- _What to do_
Please copy out each line of the entries in which "Ödeme" appears.

- _Extracted information_
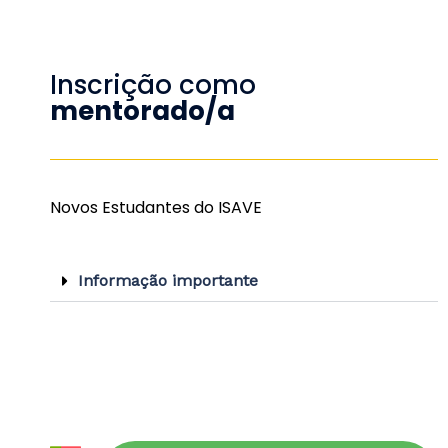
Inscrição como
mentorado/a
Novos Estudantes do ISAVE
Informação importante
* * *
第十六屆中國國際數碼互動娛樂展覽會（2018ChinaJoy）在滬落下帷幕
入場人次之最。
---
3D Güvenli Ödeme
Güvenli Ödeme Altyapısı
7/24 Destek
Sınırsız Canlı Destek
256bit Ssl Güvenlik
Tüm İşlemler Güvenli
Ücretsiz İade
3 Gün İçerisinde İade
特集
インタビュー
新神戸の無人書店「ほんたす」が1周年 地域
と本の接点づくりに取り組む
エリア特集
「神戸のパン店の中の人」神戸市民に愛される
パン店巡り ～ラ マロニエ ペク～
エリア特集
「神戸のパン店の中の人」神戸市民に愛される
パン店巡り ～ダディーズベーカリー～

- _Finished task_
3D Güvenli Ödeme
Güvenli Ödeme Altyapısı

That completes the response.